Vertex AI Search takes into account multiple factors when suggesting content to users, including real-time user behavior, content similarity, and content related to users’ search queries.
Challenges and potential advantages.
Reece Hayden, a senior analyst at ABI Research, is optimistic about the potential of large language models (LLMs) to enhance engagement on Spotify’s platform. He believes that LLMs can contribute to better personalization and recommendations by understanding the entirety of text and video content, rather than relying solely on keywords and metadata. LLMs can assess podcasts comprehensively to determine if they align with user interests and can gain deeper insights into user preferences by analyzing all available user data.

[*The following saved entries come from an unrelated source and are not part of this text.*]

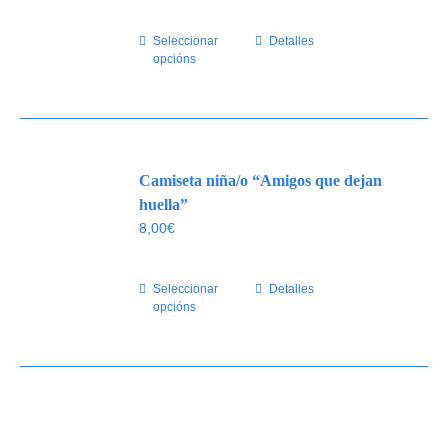
Seleccionar
Este
Detalles
opcións
produto
ten
múltiples
variantes.
As
Camiseta niña/o “Amigos que dejan
opcións
pódense
huella”
elixir
8,00
€
na
páxina
Seleccionar
Este
Detalles
de
opcións
produto
produto
ten
múltiples
variantes.
As
opcións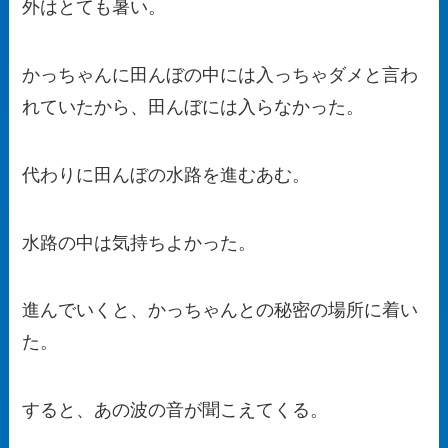
外はとても暑い。
かっちゃんに田んぼの中には入っちゃダメと言わ
れていたから、田んぼには入らなかった。
代わりに田んぼの水路を進むあむ。
水路の中は気持ちよかった。
進んでいくと、かっちゃんとの秘密の場所に着い
た。
すると、あの波の音が聞こえてくる。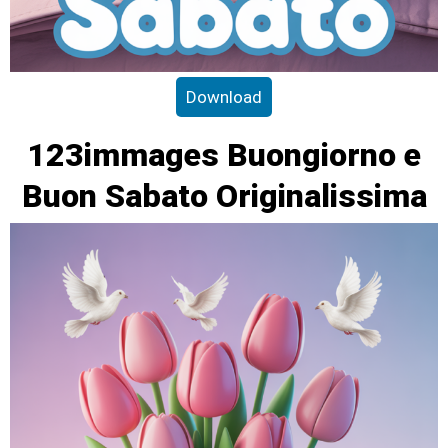
Download
123immages Buongiorno e
Buon Sabato Originalissima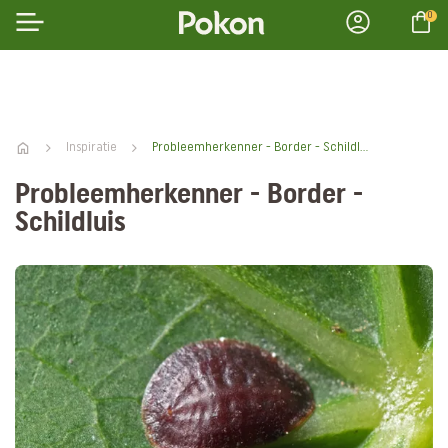
0
Inspiratie
Probleemherkenner - Border - Schildluis
Probleemherkenner - Border -
Schildluis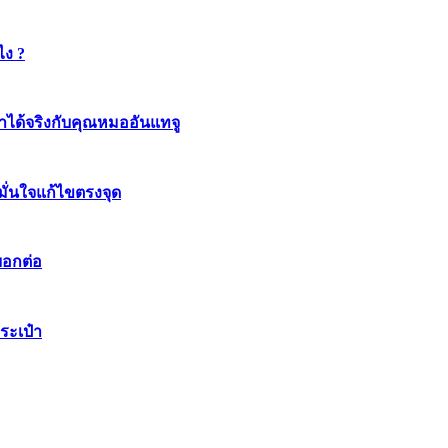
ไง ?
ทำได้จริงกับคุณหมออันแทจู
มมั่นใจแก้ไขตรงจุด
บอกต่อ
ระเป๋า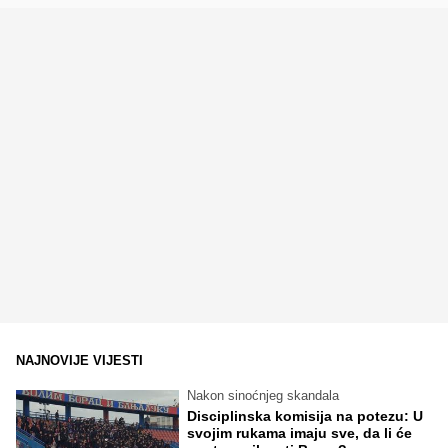
NAJNOVIJE VIJESTI
Nakon sinoćnjeg skandala
Disciplinska komisija na potezu: U
svojim rukama imaju sve, da li će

However, there are associated challenges. Running LLMs to analyze all podcasts and audiobooks is resource-intensive and may not always provide significantly better results compared to basic predictive models. LLMs also introduce data privacy and cost/resource concerns, which can be substantial.
Hayden expressed confidence in the Whisper translation tool’s ability to translate podcasts, but acknowledged that generative AI like Whisper may make occasional mistakes, resulting in inaccuracies or misinterpretations. He believes that as more data becomes available, translation models like Whisper will rapidly improve their accuracy. Nevertheless, Whisper’s primary strength lies in translating from other languages into English, which may limit its effectiveness for podcasts predominantly recorded in English.